En ce qui concerne le contenu des règles écrites de l’établissement :

Considérant qu’aux termes du 2ème alinéa de l’article 2 du décret du 13 février 1991 : "Tout dirigeant ou préposé d’un organisme financier, même s’il n’est pas normalement habilité par application des dispositions de l’alinéa qui précède, peut prendre l’initiative de déclarer lui-même au service, dans des cas exceptionnels et en raison notamment de l’urgence, une opération lui paraissant relever de l’article 3 de la loi du 12 juillet 1990" ; qu’aux termes de l’article 6 du même décret : "Les organismes financiers adoptent des règles écrites internes définissant les procédures destinées à mettre en œuvre les dispositions de la loi du 12 juillet 1990 et du présent décret. Ils assurent l’information et la formation de tous les membres concernés de leur personnel" ; qu’eu égard à l’importance de la règle posée au 2ème alinéa de l’article 2 ci-dessus, la commission a pu légalement estimer qu’elle aurait dû figurer parmi les règles écrites internes de la BANQUE DE L’ILE-DE-FRANCE définissant les procédures destinées à lutter contre le blanchiment des capitaux ;

En ce qui concerne la mise en place de systèmes de surveillance et de contrôle :

Considérant qu’aux termes du premier alinéa de l’article 3 du décret du 13 février 1991 : "Avant d’ouvrir un compte, l’organisme financier s’assure de l’identité de son co-contractant, par la présentation, lorsqu’il s’agit d’une personne physique, d’un document officiel portant la photographie de celle-ci.

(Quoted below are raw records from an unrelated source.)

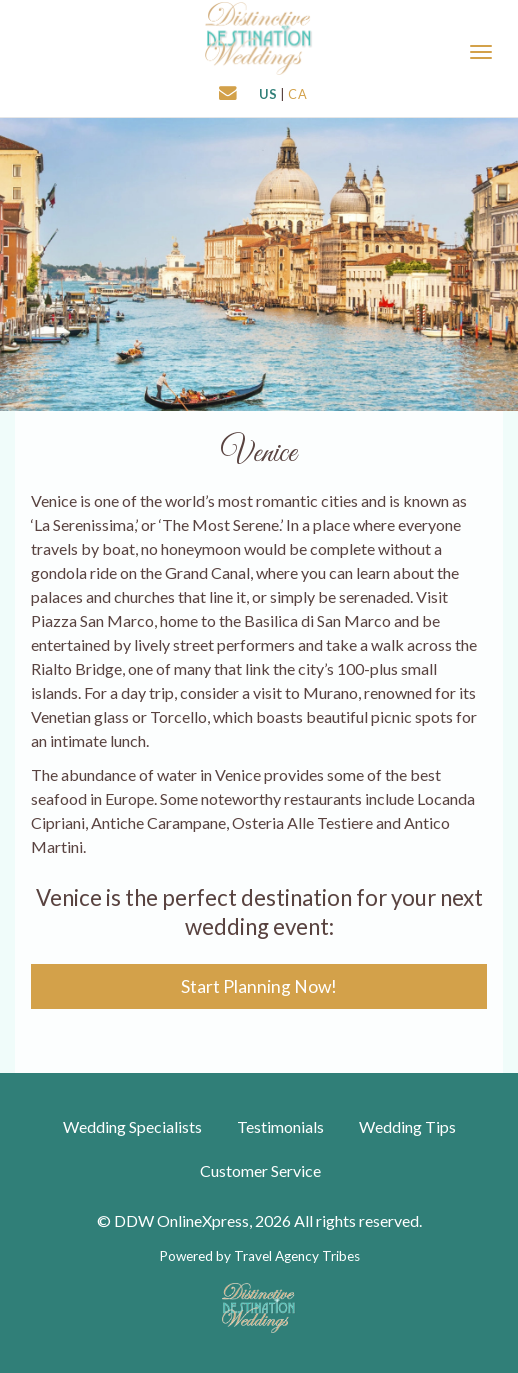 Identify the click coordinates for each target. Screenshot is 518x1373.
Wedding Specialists (132, 1126)
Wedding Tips (407, 1126)
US (268, 94)
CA (298, 94)
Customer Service (260, 1170)
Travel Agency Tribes (297, 1256)
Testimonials (280, 1126)
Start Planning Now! (259, 986)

L’organisme financier conserve les références ou la copie de ce document" ; que la commission, après avoir constaté que la BANQUE DE L’ILE-DE-FRANCE ne contestait pas qu’au moment de l’inspection, elle ne disposait, pour le tiers des comptes qu’elle avait ouverts au nom de personnes physiques, ni des références ni de la copie du document exigé par l’article 3 ci-dessus, n’avait pas à préciser la date exacte à laquelle cette infraction avait été relevée ni à identifier chacun des comptes concernés ;

Considérant qu’en relevant que la BANQUE DE L’ILE-DE-FRANCE reconnaissait ne pas disposer, contrairement aux prescriptions de l’article 2-b du règlement du 15 février 1991 du comité de la réglementation bancaire et financière, d’un système de surveillance permettant de s’assurer du respect des procédures internes de prévention du blanchiment des capitaux, la commission bancaire a décrit de façon suffisamment précise l’infraction qu’elle a entendu sanctionner ; qu’il ressort des termes mêmes de sa décision qu’elle a pris en compte les observations de la BANQUE DE L’ILE-DE-FRANCE faisant valoir que, postérieurement à l’inspection diligentée par la commission, elle avait commencé à mettre en place un tel système ; que la commission a également décrit avec une précision suffisante les carences du système de contrôle des opérations mis en place par la BANQUE DE L’ILE-DE-FRANCE ;

Considérant qu’il résulte de tout ce qui précède que la BANQUE DE L’ILE-DE-FRANCE n’est pas fondée à demander l’annulation de la décision de la commission bancaire du 14 janvier 2002 ; qu’il y a lieu, dès lors, de rejeter également ses conclusions tendant à ce que l’Etat soit condamné à lui verser la somme qu’elle demande en application de l’article L. 761-1 du code de justice administrative ;

D E C I D E :

Article 1er : La requête de la BANQUE DE L’ILE-DE-FRANCE est rejetée.

Article 2 : La présente décision sera communiquée à la BANQUE DE L’ILE-DE-FRANCE, à la commission bancaire et au ministre de l’économie, des finances et de l’industrie.